→ **Task goal**
Looking at the records below, say how many lines include "body", and add nothing else.
Listed entries START
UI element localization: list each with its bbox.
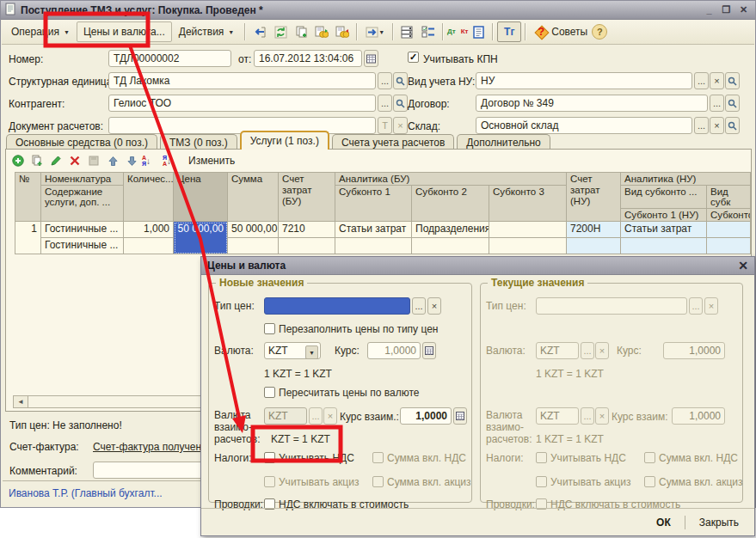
col-header-account-bu[interactable]: Счет затрат (БУ) [279, 173, 335, 222]
cell-price-selected[interactable]: 50 000,00 [174, 222, 228, 254]
cell-sub1[interactable]: Статьи затрат [335, 222, 412, 238]
text-edit-button[interactable]: T [378, 117, 392, 134]
table-row[interactable]: 1 Гостиничные ... 1,000 50 000,00 50 000… [15, 222, 751, 238]
col-header-sub3[interactable]: Субконто 3 [489, 186, 567, 222]
columns-settings-button[interactable] [418, 22, 439, 41]
end-edit-button[interactable] [85, 152, 102, 169]
col-header-sub1[interactable]: Субконто 1 [335, 186, 412, 222]
scroll-left-button[interactable]: ◄ [14, 396, 28, 407]
magnifier-button[interactable] [725, 117, 740, 134]
cell-empty[interactable] [412, 238, 489, 254]
cell-content[interactable]: Гостиничные ... [41, 238, 124, 254]
chevron-down-icon[interactable]: ▼ [305, 345, 318, 359]
prices-currency-button[interactable]: Цены и валюта... [77, 21, 172, 42]
col-header-price[interactable]: Цена [174, 173, 228, 222]
col-header-analytics-nu[interactable]: Аналитика (НУ) [621, 173, 751, 186]
clear-button[interactable]: × [323, 407, 337, 425]
excise-incl-checkbox[interactable] [372, 476, 384, 487]
structural-unit-field[interactable]: ТД Лакомка [108, 72, 376, 89]
excise-checkbox[interactable] [264, 476, 275, 487]
sort-ascending-button[interactable]: АЯ ↓ [142, 152, 161, 169]
col-header-account-nu[interactable]: Счет затрат (НУ) [567, 173, 621, 222]
totals-button[interactable]: Тг [497, 21, 521, 42]
cell-sub3[interactable] [489, 222, 567, 238]
tab-settlement-accounts[interactable]: Счета учета расчетов [332, 134, 454, 150]
unpost-document-button[interactable] [332, 22, 353, 41]
clear-button[interactable]: × [710, 72, 724, 89]
col-header-content[interactable]: Содержание услуги, доп. ... [41, 186, 124, 222]
operation-menu-button[interactable]: Операция▼ [4, 21, 77, 42]
col-header-qty[interactable]: Количес... [124, 173, 174, 222]
edit-cell-button[interactable]: Изменить [183, 152, 240, 169]
maximize-button[interactable]: ❐ [719, 3, 734, 16]
go-to-button[interactable]: ▼ [361, 22, 389, 41]
select-ellipsis-button[interactable]: ... [412, 297, 426, 315]
sort-descending-button[interactable]: ЯА ↓ [163, 152, 181, 169]
cell-empty[interactable] [567, 238, 621, 254]
cell-sub2[interactable]: Подразделения [412, 222, 489, 238]
main-titlebar[interactable]: Поступление ТМЗ и услуг: Покупка. Провед… [1, 1, 755, 20]
advice-button[interactable]: ? Советы [530, 22, 592, 41]
cell-empty[interactable] [124, 238, 174, 254]
cell-qty[interactable]: 1,000 [124, 222, 174, 238]
cell-empty[interactable] [707, 238, 751, 254]
select-ellipsis-button[interactable]: ... [378, 72, 392, 89]
cell-sub2-nu[interactable] [707, 222, 751, 238]
contract-field[interactable]: Договор № 349 [476, 95, 708, 112]
currency-combo[interactable]: KZT ▼ [264, 342, 321, 359]
kpn-checkbox[interactable]: ✓ [408, 52, 419, 63]
cell-sum[interactable]: 50 000,00 [228, 222, 279, 238]
col-header-sub2[interactable]: Субконто 2 [412, 186, 489, 222]
services-table[interactable]: № Номенклатура Количес... Цена Сумма Сче… [15, 172, 751, 254]
calendar-button[interactable] [364, 50, 378, 67]
rate-field[interactable]: 1,0000 [367, 342, 421, 359]
price-type-field[interactable] [264, 297, 410, 315]
settle-rate-field[interactable]: 1,0000 [400, 407, 452, 425]
clear-button[interactable]: × [427, 297, 441, 315]
tab-fixed-assets[interactable]: Основные средства (0 поз.) [6, 134, 157, 150]
ok-button[interactable]: ОК [651, 515, 676, 530]
table-row-line2[interactable]: Гостиничные ... [15, 238, 751, 254]
select-ellipsis-button[interactable]: ... [309, 407, 323, 425]
nu-view-field[interactable]: НУ [476, 72, 692, 89]
cell-empty[interactable] [335, 238, 412, 254]
col-header-sub2-nu[interactable]: Субконто [707, 209, 751, 222]
edit-row-button[interactable] [47, 152, 65, 169]
warehouse-field[interactable]: Основной склад [476, 117, 692, 134]
col-header-sub1-nu[interactable]: Субконто 1 (НУ) [621, 209, 707, 222]
copy-row-button[interactable] [28, 152, 46, 169]
add-row-button[interactable] [9, 152, 27, 169]
cell-empty[interactable] [279, 238, 335, 254]
help-button[interactable]: ? [592, 24, 607, 40]
reread-button[interactable] [249, 22, 270, 41]
refill-prices-checkbox[interactable] [264, 323, 275, 334]
delete-row-button[interactable] [66, 152, 83, 169]
cell-num[interactable]: 1 [15, 222, 41, 254]
dialog-titlebar[interactable]: Цены и валюта ✕ [201, 257, 754, 275]
cell-empty[interactable] [621, 238, 707, 254]
cell-empty[interactable] [228, 238, 279, 254]
number-field[interactable]: ТДЛ00000002 [108, 50, 231, 67]
cell-nomenclature[interactable]: Гостиничные ... [41, 222, 124, 238]
col-header-analytics-bu[interactable]: Аналитика (БУ) [335, 173, 567, 186]
select-ellipsis-button[interactable]: ... [378, 95, 392, 112]
vat-checkbox[interactable] [264, 452, 275, 463]
col-header-sum[interactable]: Сумма [228, 173, 279, 222]
col-header-num[interactable]: № [15, 173, 41, 222]
close-button[interactable]: ✕ [736, 3, 751, 16]
cell-empty[interactable] [489, 238, 567, 254]
settle-currency-field[interactable]: KZT [264, 407, 307, 425]
magnifier-button[interactable] [393, 72, 408, 89]
cell-account-bu[interactable]: 7210 [279, 222, 335, 238]
magnifier-button[interactable] [393, 95, 408, 112]
date-field[interactable]: 16.07.2012 13:04:06 [254, 50, 362, 67]
cell-account-nu[interactable]: 7200Н [567, 222, 621, 238]
clear-button[interactable]: × [710, 117, 724, 134]
actions-menu-button[interactable]: Действия▼ [172, 21, 242, 42]
counterparty-field[interactable]: Гелиос ТОО [108, 95, 376, 112]
vat-incl-checkbox[interactable] [372, 452, 384, 463]
post-document-button[interactable] [311, 22, 332, 41]
select-ellipsis-button[interactable]: ... [710, 95, 724, 112]
select-ellipsis-button[interactable]: ... [694, 117, 709, 134]
refresh-button[interactable] [270, 22, 291, 41]
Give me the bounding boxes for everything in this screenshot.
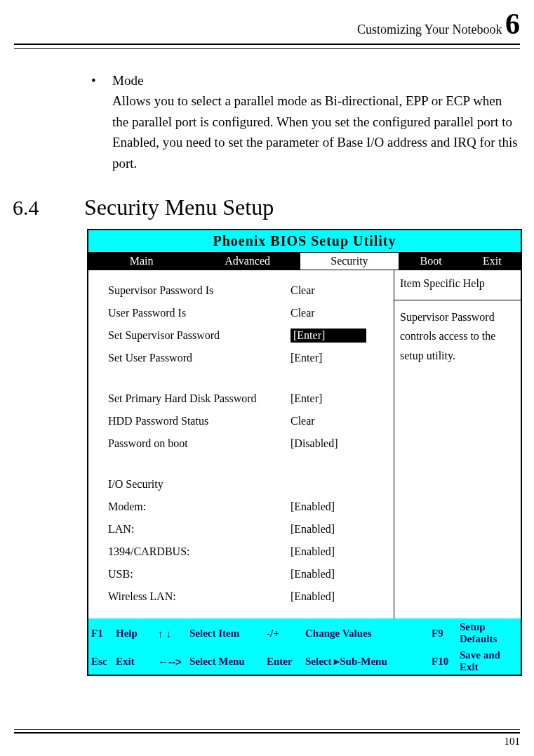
field-user-pw-is[interactable]: User Password Is Clear (108, 305, 394, 321)
page-number: 101 (14, 736, 520, 748)
tab-exit[interactable]: Exit (464, 253, 521, 270)
key-select-sub: Select ▸Sub-Menu (305, 655, 432, 668)
field-value: [Disabled] (291, 437, 361, 450)
key-f1: F1 (91, 628, 116, 639)
field-label: Set Primary Hard Disk Password (108, 392, 291, 405)
bios-key-bar: F1 Help ↑ ↓ Select Item -/+ Change Value… (88, 618, 521, 675)
field-label: Supervisor Password Is (108, 284, 291, 297)
key-plusminus: -/+ (267, 628, 305, 639)
field-value: [Enabled] (291, 568, 361, 581)
key-setup-defaults: Setup Defaults (460, 621, 516, 645)
field-label: Wireless LAN: (108, 590, 291, 603)
bios-left-panel: Supervisor Password Is Clear User Passwo… (88, 270, 394, 618)
field-label: Password on boot (108, 437, 291, 450)
key-select-item: Select Item (189, 628, 267, 639)
io-security-heading: I/O Security (108, 477, 394, 492)
field-label: LAN: (108, 523, 291, 536)
key-change-values: Change Values (305, 628, 432, 639)
field-value-selected: [Enter] (291, 329, 366, 343)
bullet-label: Mode (112, 70, 520, 91)
field-password-on-boot[interactable]: Password on boot [Disabled] (108, 436, 394, 451)
field-label: Modem: (108, 500, 291, 513)
field-value: [Enter] (291, 392, 361, 405)
field-label: Set User Password (108, 352, 291, 364)
tab-main[interactable]: Main (88, 253, 194, 270)
key-enter: Enter (267, 656, 305, 668)
key-help: Help (116, 628, 158, 639)
field-supervisor-pw-is[interactable]: Supervisor Password Is Clear (108, 283, 394, 298)
section-number: 6.4 (13, 196, 84, 220)
field-lan[interactable]: LAN: [Enabled] (108, 522, 394, 537)
field-label: User Password Is (108, 307, 291, 319)
tab-advanced[interactable]: Advanced (194, 253, 300, 270)
field-label: I/O Security (108, 478, 291, 491)
chapter-number: 6 (505, 8, 520, 40)
section-heading: 6.4Security Menu Setup (14, 194, 520, 220)
page-footer: 101 (14, 729, 520, 748)
help-title: Item Specific Help (394, 270, 521, 300)
section-title: Security Menu Setup (84, 194, 274, 220)
field-set-user-pw[interactable]: Set User Password [Enter] (108, 350, 394, 366)
header-title: Customizing Your Notebook (357, 22, 502, 37)
key-f10: F10 (432, 656, 460, 668)
field-value: [Enabled] (291, 500, 361, 513)
field-wireless-lan[interactable]: Wireless LAN: [Enabled] (108, 589, 394, 604)
key-esc: Esc (91, 656, 116, 668)
bullet-description: Allows you to select a parallel mode as … (112, 91, 520, 173)
field-hdd-pw-status[interactable]: HDD Password Status Clear (108, 413, 394, 429)
field-value: [Enter] (291, 352, 361, 364)
field-label: 1394/CARDBUS: (108, 545, 291, 558)
field-label: Set Supervisor Password (108, 329, 291, 342)
bios-menu-bar: Main Advanced Security Boot Exit (88, 253, 521, 270)
help-body: Supervisor Password controls access to t… (394, 300, 521, 372)
header-rule (14, 48, 520, 49)
key-select-menu: Select Menu (189, 656, 267, 668)
tab-boot[interactable]: Boot (399, 253, 464, 270)
field-1394-cardbus[interactable]: 1394/CARDBUS: [Enabled] (108, 544, 394, 559)
field-set-primary-hdd-pw[interactable]: Set Primary Hard Disk Password [Enter] (108, 391, 394, 406)
field-set-supervisor-pw[interactable]: Set Supervisor Password [Enter] (108, 328, 394, 343)
key-exit: Exit (116, 656, 158, 668)
field-value: Clear (291, 415, 361, 427)
field-value: [Enabled] (291, 545, 361, 558)
tab-security[interactable]: Security (300, 253, 398, 270)
field-usb[interactable]: USB: [Enabled] (108, 566, 394, 582)
key-f9: F9 (432, 628, 460, 639)
field-value: Clear (291, 307, 361, 319)
updown-arrow-icon: ↑ ↓ (158, 628, 189, 639)
bios-title: Phoenix BIOS Setup Utility (88, 230, 521, 253)
bullet-dot: • (91, 70, 112, 173)
key-save-exit: Save and Exit (460, 649, 516, 673)
field-label: HDD Password Status (108, 415, 291, 427)
body-text-block: • Mode Allows you to select a parallel m… (91, 70, 520, 173)
field-label: USB: (108, 568, 291, 581)
leftright-arrow-icon: ←--> (158, 656, 189, 668)
field-value: [Enabled] (291, 523, 361, 536)
bios-setup-box: Phoenix BIOS Setup Utility Main Advanced… (87, 229, 522, 676)
field-value: [Enabled] (291, 590, 361, 603)
field-value: Clear (291, 284, 361, 297)
page-header: Customizing Your Notebook 6 (14, 7, 520, 45)
bios-help-panel: Item Specific Help Supervisor Password c… (394, 270, 521, 618)
field-modem[interactable]: Modem: [Enabled] (108, 499, 394, 515)
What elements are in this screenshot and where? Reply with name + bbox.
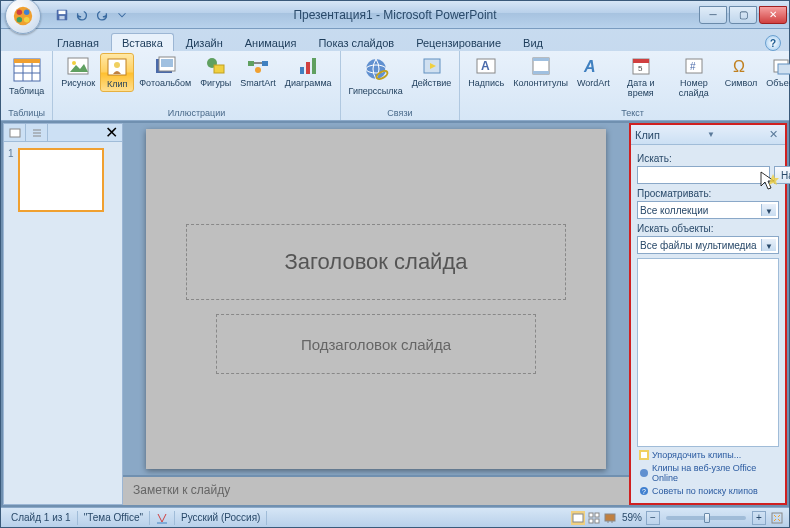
Listed entries END
→ **Result of the task**
2